Etiologia
Istotą schorzenia w klasycznej postaci są zaburzenia wchłaniania spowodowane przewlekłym autoimmunizacyjnym stanem zapalnym w jelicie cienkim. U osób predysponowanych genetycznie, w wyniku kontaktu z glutenem oraz pokrewnymi prolaminami, dochodzi do powstawania przeciwciał przeciwko transglutaminazie tkankowej (tTG) i endomysium mięśni gładkich (EMA) oraz odpowiedzi komórkowej. Te mechanizmy prowadzą do uszkodzenia i zaniku kosmków jelitowych, rozrostu krypt, a to z kolei do biegunki oraz zaburzeń wchłaniania.
Przebieg kliniczny
Istnieje wiele różnych klasyfikacji celiakii, najczęściej wyróżnia się postaci: klasyczną, atypową, niemą, latentną oraz potencjalną.

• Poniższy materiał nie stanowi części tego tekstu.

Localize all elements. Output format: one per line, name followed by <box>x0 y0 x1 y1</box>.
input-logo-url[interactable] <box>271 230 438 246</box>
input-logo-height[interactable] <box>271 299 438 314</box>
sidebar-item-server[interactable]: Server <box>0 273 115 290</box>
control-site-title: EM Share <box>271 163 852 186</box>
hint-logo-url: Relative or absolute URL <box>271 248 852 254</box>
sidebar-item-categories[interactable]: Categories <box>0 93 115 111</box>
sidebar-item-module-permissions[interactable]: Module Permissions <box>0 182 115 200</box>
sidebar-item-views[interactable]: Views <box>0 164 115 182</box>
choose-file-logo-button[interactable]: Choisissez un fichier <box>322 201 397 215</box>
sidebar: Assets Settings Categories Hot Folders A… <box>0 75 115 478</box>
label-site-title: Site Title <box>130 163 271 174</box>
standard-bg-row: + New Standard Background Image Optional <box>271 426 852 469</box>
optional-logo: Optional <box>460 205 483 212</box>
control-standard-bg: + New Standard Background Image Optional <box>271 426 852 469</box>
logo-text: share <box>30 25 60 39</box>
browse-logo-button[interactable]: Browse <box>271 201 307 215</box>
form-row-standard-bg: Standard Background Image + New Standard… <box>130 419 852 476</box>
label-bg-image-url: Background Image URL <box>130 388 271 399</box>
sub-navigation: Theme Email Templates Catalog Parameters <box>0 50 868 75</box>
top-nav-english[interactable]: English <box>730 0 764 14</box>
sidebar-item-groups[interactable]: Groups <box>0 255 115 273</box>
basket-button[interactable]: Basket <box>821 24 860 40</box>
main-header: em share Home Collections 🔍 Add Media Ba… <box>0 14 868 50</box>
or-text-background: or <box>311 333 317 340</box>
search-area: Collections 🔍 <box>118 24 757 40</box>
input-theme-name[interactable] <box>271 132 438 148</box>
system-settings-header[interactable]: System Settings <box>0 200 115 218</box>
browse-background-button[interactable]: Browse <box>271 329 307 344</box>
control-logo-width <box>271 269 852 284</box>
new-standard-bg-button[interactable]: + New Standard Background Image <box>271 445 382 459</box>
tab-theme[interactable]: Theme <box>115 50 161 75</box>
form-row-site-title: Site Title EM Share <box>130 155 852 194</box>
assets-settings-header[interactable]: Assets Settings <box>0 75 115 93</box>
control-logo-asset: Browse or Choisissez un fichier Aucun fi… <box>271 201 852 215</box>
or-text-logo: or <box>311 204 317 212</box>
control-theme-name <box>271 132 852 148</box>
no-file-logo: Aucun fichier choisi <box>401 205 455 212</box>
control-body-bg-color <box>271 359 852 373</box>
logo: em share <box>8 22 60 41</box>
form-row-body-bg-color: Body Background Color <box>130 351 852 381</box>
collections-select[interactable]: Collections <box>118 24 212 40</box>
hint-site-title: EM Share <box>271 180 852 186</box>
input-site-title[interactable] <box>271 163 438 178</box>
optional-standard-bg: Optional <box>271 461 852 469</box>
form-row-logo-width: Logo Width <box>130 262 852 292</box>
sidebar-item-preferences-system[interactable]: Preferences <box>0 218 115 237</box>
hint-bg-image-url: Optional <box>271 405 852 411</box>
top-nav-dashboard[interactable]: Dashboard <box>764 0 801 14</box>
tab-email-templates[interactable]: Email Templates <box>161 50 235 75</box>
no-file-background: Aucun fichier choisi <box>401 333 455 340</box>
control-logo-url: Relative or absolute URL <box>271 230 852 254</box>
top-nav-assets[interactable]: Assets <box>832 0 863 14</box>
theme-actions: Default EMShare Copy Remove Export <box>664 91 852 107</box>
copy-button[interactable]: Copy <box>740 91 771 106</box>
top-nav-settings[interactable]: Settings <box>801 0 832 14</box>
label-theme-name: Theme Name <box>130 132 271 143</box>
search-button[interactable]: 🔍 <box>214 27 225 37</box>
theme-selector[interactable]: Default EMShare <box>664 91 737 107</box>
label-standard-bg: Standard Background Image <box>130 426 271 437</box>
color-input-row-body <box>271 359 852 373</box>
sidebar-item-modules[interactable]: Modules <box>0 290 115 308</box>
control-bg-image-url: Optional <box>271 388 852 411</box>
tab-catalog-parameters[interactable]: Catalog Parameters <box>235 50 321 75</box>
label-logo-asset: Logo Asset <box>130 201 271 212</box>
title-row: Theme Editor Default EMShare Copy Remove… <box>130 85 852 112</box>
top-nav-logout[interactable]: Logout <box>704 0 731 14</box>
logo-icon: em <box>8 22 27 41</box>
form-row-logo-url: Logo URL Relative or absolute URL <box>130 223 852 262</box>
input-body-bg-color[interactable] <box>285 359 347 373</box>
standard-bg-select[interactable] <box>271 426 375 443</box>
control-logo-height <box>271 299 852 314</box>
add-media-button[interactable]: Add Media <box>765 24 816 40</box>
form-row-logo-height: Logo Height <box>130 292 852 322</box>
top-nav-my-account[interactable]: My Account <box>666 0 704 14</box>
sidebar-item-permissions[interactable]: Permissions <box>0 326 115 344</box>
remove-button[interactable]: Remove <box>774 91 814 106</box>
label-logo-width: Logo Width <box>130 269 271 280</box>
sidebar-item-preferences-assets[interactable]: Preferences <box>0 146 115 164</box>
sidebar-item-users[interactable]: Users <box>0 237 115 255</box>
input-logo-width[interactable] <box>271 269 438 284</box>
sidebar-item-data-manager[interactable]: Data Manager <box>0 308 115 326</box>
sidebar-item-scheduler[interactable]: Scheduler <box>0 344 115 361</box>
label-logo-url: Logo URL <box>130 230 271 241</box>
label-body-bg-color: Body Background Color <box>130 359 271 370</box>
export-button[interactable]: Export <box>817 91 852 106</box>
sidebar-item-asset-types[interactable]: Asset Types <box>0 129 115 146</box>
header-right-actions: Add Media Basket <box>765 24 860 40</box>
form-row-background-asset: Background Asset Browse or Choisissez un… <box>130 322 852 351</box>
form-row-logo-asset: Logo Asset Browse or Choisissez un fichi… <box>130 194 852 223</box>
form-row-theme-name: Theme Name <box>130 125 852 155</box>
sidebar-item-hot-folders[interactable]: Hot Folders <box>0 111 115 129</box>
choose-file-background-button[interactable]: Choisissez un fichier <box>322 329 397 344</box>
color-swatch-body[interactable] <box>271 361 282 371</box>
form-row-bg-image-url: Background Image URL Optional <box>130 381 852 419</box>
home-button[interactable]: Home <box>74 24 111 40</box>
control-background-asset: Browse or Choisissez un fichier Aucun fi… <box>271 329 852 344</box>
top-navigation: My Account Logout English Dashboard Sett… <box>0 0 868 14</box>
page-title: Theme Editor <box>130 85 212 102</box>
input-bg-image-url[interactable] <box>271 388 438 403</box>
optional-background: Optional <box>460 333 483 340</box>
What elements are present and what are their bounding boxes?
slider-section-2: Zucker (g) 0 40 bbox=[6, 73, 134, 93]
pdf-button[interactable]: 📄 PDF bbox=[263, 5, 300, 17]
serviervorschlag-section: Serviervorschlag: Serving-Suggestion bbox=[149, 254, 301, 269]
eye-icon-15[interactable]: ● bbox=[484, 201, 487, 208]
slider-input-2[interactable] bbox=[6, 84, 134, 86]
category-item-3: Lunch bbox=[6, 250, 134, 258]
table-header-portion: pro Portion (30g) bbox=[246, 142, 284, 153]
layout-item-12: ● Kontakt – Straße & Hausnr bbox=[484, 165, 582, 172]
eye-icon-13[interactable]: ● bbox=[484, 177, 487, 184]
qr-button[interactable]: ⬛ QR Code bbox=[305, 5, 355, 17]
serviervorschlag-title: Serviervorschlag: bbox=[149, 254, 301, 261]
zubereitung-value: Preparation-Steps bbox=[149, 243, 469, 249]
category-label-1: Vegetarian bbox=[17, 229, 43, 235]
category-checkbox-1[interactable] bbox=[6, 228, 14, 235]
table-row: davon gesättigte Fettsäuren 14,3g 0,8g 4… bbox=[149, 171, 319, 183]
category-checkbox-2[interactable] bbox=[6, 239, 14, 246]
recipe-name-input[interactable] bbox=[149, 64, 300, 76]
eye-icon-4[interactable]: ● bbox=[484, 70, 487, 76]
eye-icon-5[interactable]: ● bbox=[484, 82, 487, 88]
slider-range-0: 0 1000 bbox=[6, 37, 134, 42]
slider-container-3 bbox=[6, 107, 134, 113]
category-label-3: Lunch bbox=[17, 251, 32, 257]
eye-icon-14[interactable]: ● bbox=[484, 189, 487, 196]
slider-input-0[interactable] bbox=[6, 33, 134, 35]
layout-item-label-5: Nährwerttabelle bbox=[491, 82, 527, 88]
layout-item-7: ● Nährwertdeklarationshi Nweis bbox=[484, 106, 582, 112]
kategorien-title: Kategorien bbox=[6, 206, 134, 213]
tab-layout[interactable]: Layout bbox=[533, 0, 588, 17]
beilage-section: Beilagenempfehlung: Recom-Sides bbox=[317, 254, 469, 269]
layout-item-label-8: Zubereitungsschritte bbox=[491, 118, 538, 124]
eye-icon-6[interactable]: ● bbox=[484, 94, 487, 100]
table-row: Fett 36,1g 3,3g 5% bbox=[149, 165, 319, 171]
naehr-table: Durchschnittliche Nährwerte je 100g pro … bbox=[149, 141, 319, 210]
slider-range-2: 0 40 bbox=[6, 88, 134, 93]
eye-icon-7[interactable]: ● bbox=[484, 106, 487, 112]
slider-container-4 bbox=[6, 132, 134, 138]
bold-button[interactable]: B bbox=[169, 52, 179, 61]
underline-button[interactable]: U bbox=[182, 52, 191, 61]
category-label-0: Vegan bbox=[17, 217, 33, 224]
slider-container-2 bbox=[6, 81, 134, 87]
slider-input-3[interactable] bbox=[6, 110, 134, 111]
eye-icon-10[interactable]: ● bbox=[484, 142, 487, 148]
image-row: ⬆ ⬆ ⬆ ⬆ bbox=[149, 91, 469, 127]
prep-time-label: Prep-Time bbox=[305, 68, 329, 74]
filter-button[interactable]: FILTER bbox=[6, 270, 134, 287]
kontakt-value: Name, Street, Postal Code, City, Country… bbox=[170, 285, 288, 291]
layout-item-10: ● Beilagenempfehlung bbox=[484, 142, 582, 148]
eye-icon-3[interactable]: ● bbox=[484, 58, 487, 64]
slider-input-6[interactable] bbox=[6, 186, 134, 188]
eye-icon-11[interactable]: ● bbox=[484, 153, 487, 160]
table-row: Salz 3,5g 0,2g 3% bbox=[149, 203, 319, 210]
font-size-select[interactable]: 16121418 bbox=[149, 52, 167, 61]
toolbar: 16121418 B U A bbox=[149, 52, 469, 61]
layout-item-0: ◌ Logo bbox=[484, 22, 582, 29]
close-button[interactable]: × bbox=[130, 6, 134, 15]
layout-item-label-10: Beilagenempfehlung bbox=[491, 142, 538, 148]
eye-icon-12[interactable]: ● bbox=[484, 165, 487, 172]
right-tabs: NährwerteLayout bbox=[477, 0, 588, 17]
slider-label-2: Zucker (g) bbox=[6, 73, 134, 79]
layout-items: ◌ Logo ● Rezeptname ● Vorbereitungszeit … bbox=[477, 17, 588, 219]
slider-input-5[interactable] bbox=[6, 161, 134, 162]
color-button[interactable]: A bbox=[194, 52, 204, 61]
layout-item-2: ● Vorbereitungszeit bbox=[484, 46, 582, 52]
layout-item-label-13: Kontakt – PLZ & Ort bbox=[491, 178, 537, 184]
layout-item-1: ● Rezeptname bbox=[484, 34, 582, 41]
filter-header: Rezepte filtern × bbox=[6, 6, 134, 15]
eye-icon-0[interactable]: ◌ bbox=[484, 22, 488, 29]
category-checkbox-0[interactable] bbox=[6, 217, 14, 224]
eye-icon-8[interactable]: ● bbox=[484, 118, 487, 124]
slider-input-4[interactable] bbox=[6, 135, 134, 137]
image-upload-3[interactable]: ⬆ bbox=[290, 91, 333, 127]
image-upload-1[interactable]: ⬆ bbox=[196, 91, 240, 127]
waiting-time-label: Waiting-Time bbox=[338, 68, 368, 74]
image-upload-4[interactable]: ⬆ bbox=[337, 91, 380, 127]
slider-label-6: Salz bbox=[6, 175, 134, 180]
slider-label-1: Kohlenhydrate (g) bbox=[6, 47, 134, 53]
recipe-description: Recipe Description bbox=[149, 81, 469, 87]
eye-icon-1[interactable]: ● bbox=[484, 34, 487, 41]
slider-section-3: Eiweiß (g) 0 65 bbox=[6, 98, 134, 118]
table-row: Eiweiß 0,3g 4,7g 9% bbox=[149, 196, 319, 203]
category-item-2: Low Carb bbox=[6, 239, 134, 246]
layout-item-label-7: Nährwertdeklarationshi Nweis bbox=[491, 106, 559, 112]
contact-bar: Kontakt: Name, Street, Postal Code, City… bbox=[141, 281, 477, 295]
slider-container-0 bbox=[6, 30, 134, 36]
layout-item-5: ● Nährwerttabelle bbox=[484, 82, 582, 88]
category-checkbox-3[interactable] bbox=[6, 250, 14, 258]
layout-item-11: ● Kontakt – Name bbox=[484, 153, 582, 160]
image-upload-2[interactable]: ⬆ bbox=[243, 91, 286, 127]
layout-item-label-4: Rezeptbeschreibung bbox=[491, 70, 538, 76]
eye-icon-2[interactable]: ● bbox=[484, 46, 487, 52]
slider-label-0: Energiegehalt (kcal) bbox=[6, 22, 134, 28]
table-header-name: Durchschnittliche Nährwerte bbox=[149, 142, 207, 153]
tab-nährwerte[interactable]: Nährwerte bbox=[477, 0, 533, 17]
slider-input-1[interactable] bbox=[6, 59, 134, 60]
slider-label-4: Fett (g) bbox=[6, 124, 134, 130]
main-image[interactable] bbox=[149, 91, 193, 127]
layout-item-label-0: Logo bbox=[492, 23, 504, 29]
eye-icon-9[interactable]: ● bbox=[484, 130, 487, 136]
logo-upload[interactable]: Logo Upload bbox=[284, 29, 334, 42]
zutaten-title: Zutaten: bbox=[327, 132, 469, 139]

Dawniej dominowała postać klasyczna nietolerancji glutenu z objawami z przewodu pokarmowego, tzn. biegunką tłuszczową, bólami brzucha, postępującą utratą masy ciała, dużym brzuchem, cienkimi kończynami, krzywicą i niedokrwistością z niedoboru żelaza.
Obecnie dużo częściej obserwuje się postaci atypowe, dlatego w nazewnictwie można spotkać podział na postaci z objawami pochodzącymi z przewodu pokarmowego oraz spoza niego (tab. 1).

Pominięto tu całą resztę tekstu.